Frank McGinnes 0.77 goals per game
Some of you may disagree with this selection as the player never played League football, but we tend to think Frank McGinnes’ exploits highlight a tragic tale of what could have been.
The Scottish striker followed a well trodden path in the late 19th century of leaving his homeland to ply his trade in England. A player who was renowned to shoot on sight and from distance, he was a sensation when signed by the Valiants in 1889. In his first season, McGinnes netted 33 times in 43 starts, in his second he netted 41 times in 47 games and in his third season he scored 35 times in 46. Yes, these were all in non-league but his achievements, which included eleven hat-tricks, played a key role in earning Port Vale Football League membership.
The scene was set for 22 year-old McGinnes to dazzle and show the football world why the media had labelled him ‘the best centre-forward that ever left Scotland”. However, tragedy was to strike. It was a huge shock to all when McGinnes suddenly died of kidney failure on the eve of the season. He was just 22 years of age and had hit 109 goals in 140 games for the club. We’ll never know what heights he may have achieved.
Sam Jennings 0.68 goals per game
Another player with a fascinating life, Jennings was a 31 year-old veteran when he joined the Valiants. Brought in 1929 to replace Wilf Kirkham, who had been sold to Stoke City, Jennings was paired with fellow veteran Alfred Pynegar. It was the start of a barely believable spell. First, the two forwards hated each other and wouldn’t speak off the pitch. Next, experienced manager Joe Schofield shockingly died midway through the season.

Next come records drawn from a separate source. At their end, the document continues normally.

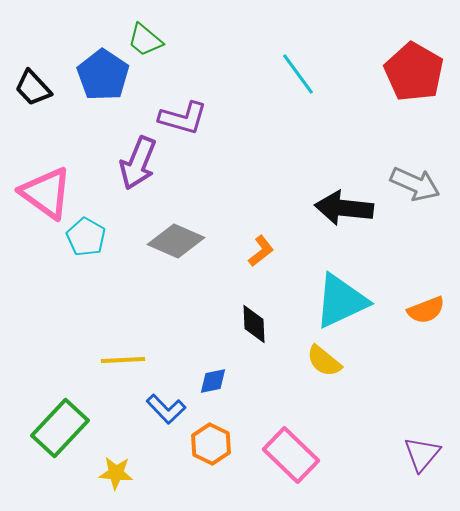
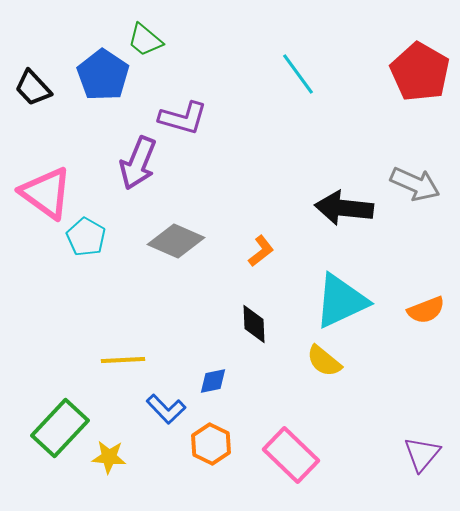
red pentagon: moved 6 px right
yellow star: moved 7 px left, 16 px up
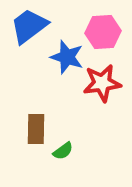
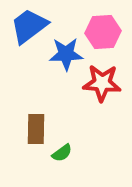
blue star: moved 1 px left, 3 px up; rotated 20 degrees counterclockwise
red star: rotated 12 degrees clockwise
green semicircle: moved 1 px left, 2 px down
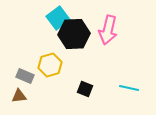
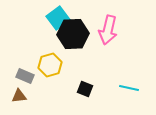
black hexagon: moved 1 px left
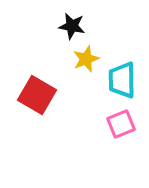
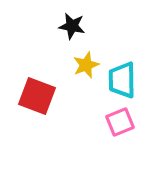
yellow star: moved 6 px down
red square: moved 1 px down; rotated 9 degrees counterclockwise
pink square: moved 1 px left, 2 px up
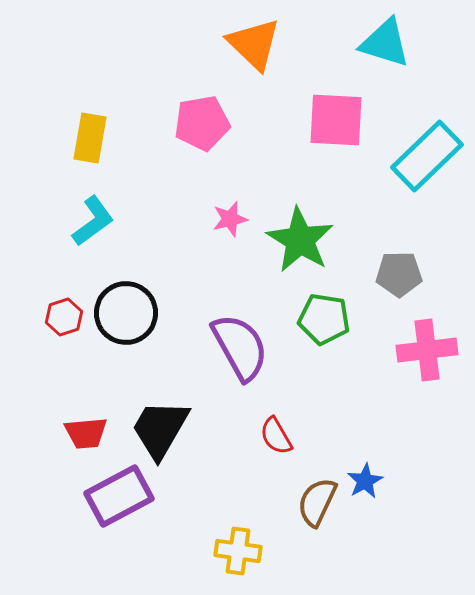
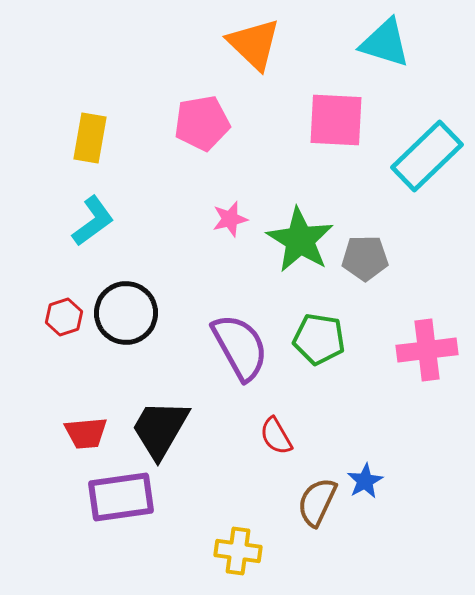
gray pentagon: moved 34 px left, 16 px up
green pentagon: moved 5 px left, 20 px down
purple rectangle: moved 2 px right, 1 px down; rotated 20 degrees clockwise
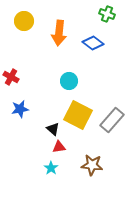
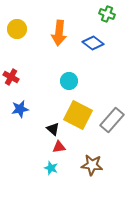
yellow circle: moved 7 px left, 8 px down
cyan star: rotated 16 degrees counterclockwise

You’d think that a side with two forwards in a spat , with no manager and having to replace their club record goalscorer would settle for consolidation? Not a chance. The side surged to the club’s first-ever promotion with Jennings hitting 27 goals in just 33 games. The striker, who reportedly trained by racing his greyhound to the ball stayed one more season to end with the impressive stats of 45 goals in 66 games.
Jack Roberts 0.61 goals per game
Jack Roberts was an extraordinary character off the pitch but his exploits on it were not too shabby either. Signed by Port Vale from the then non-league side Wigan Athletic, “Nipper” rattled in sixty goals in ninety eight appearances, finishing top-scorer on two occasions.
In 1939, he left the club to serve in World War Two where he managed the incredible task of escaping from a prisoner of war camp in Tunisia. Despite a broken bone in his neck, Roberts managed to walk 400 miles to freedom. Just to add to a memorable life, Roberts also took up baseball and ended up as captain of the England side.
Wilf Kikham 0.60 goals per game
Undisputedly the club’s greatest goalscorer, it’s also a case of “what could have been” for Kirkham as he retired while still in his prime to take up a career as a teacher. Over two spells with the Valiants, he wrote the record books with his goalscoring exploits. In his first spell, he netted an incredible 145 times in 225 games and while his second spell wasn’t as prolific it still brought 19 goals in 51 games.
However, despite finishing as the top scorer for a sixth time in 1933, he decided to retire. He was still 31 at the time so who knows how many more goals Kirkham could have added to his tally.
The local hit thirteen hat-tricks during his time with the club. Even though others on this list have a better goals per game ratio, none of them did it over more than 150 games. Kirkham maintained his record for almost three hundred appearances, making him undoubtedly the most potent Port Vale scorer of all-time.